- WHAT TO WORK ON: All records, minus the pictures: write them out exactly.
─── GIVEN RECORDS
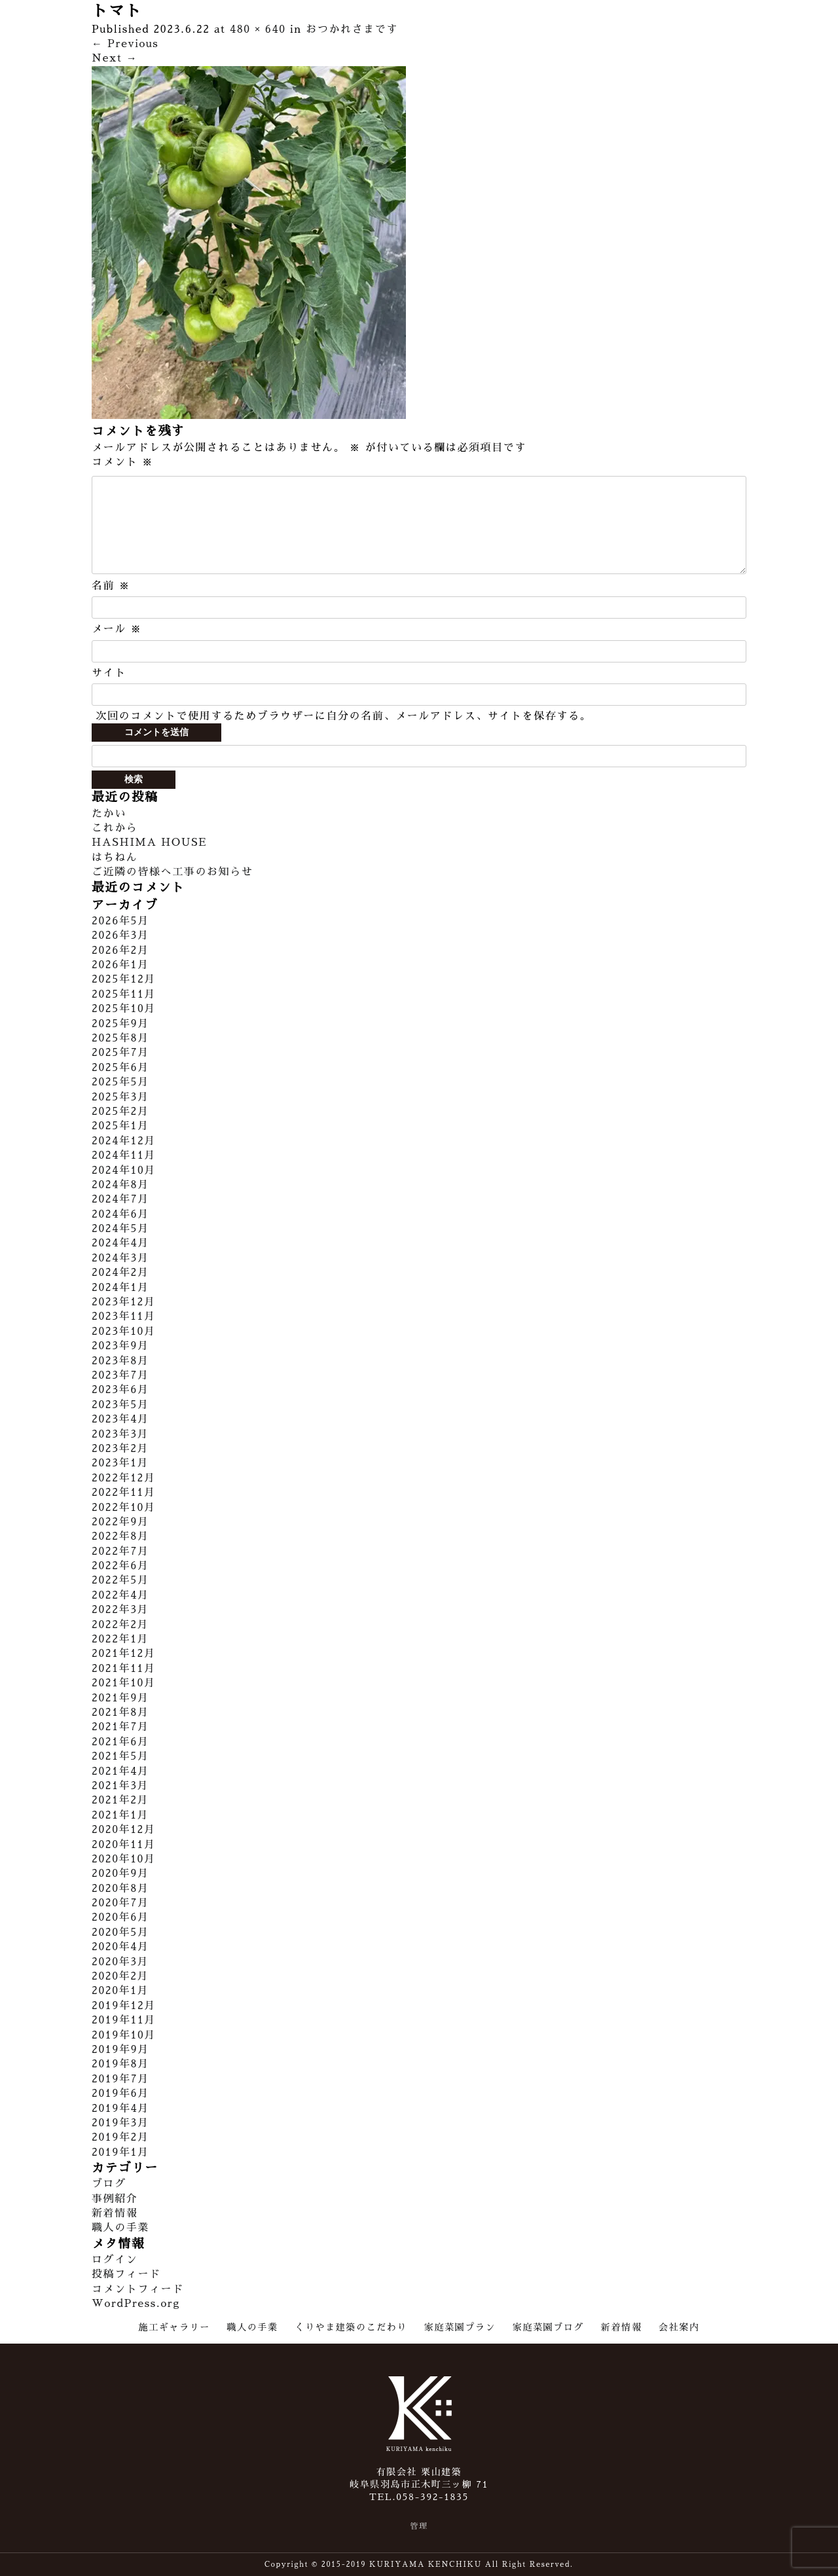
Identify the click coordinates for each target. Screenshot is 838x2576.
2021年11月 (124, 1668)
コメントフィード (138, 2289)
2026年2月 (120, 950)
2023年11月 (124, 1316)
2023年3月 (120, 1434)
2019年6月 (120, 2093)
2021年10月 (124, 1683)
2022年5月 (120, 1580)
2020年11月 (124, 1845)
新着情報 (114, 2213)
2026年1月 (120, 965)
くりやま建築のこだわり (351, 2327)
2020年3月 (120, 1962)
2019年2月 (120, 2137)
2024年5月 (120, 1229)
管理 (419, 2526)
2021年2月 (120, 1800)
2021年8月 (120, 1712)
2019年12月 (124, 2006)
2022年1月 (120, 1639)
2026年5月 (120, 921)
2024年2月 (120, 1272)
──────
- SOLUTION FOR THIS TASK:
Identify the click coordinates for each target. Screenshot is 838x2576.
2021年11月 (124, 1668)
コメントフィード (138, 2289)
2026年2月 (120, 950)
2023年11月 (124, 1316)
2023年3月 (120, 1434)
2019年6月 (120, 2093)
2021年10月 (124, 1683)
2022年5月 (120, 1580)
2020年11月 (124, 1845)
新着情報 (114, 2213)
2026年1月 (120, 965)
くりやま建築のこだわり (351, 2327)
2020年3月 (120, 1962)
2019年2月 (120, 2137)
2024年5月 (120, 1229)
管理 (419, 2526)
2021年2月 (120, 1800)
2021年8月 (120, 1712)
2019年12月 (124, 2006)
2022年1月 (120, 1639)
2026年5月 (120, 921)
2024年2月 (120, 1272)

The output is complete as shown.